*Data records*
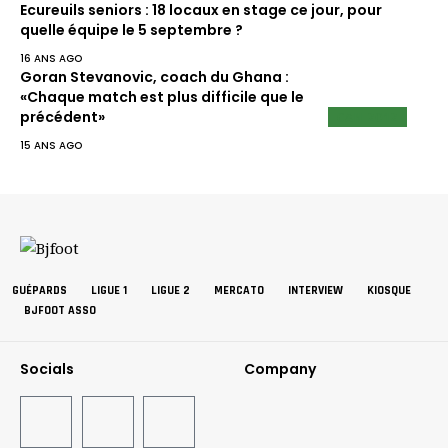
Ecureuils seniors : 18 locaux en stage ce jour, pour
quelle équipe le 5 septembre ?
16 ANS AGO
Goran Stevanovic, coach du Ghana :
«Chaque match est plus difficile que le
CAN 2012
précédent»
15 ANS AGO
GUÉPARDS
LIGUE 1
LIGUE 2
MERCATO
INTERVIEW
KIOSQUE
BJFOOT ASSO
Socials
Company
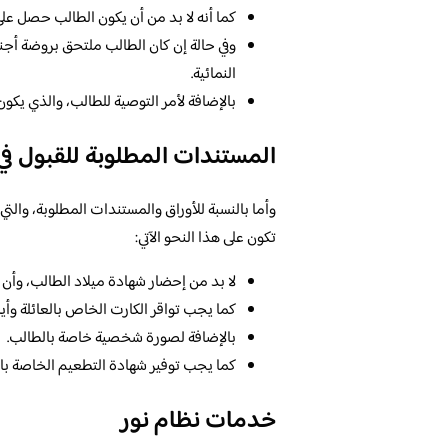
كما أنه لا بد من أن يكون الطالب حصل على
وفي حالة إن كان الطالب ملتحق بروضة أجنبي
النمائية.
بالإضافة لأمر التوصية للطالب، والذي يكون
المستندات المطلوبة للقبول في
وأما بالنسبة للأوراق والمستندات المطلوبة، والتي 
تكون على هذا النحو الآتي:
لا بد من إحضار شهادة ميلاد الطالب، وأن ت
كما يجب تواقر الكارت الخاص بالعائلة وأي
بالإضافة لصورة شخصية خاصة بالطالب.
كما يجب توفير شهادة التطعيم الخاصة بال
خدمات نظام نور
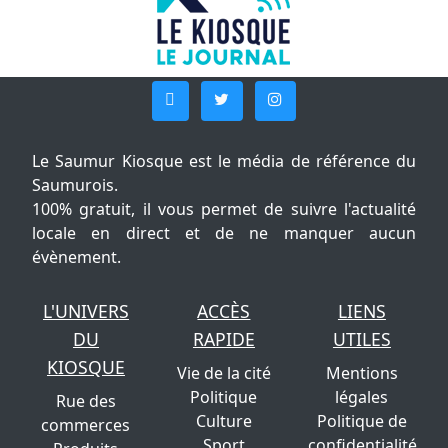
Le Saumur Kiosque est le média de référence du
Saumurois.
100% gratuit, il vous permet de suivre l'actualité
locale en direct et de ne manquer aucun
évènement.
L'UNIVERS
ACCÈS
LIENS
DU
RAPIDE
UTILES
KIOSQUE
Vie de la cité
Mentions
Politique
légales
Rue des
Culture
Politique de
commerces
Sport
confidentialité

*Directions for this task*
Where a line of the records has the string "بالإضافة", copy that line.

*Task response*
بالإضافة لأمر التوصية للطالب، والذي يكون
بالإضافة لصورة شخصية خاصة بالطالب.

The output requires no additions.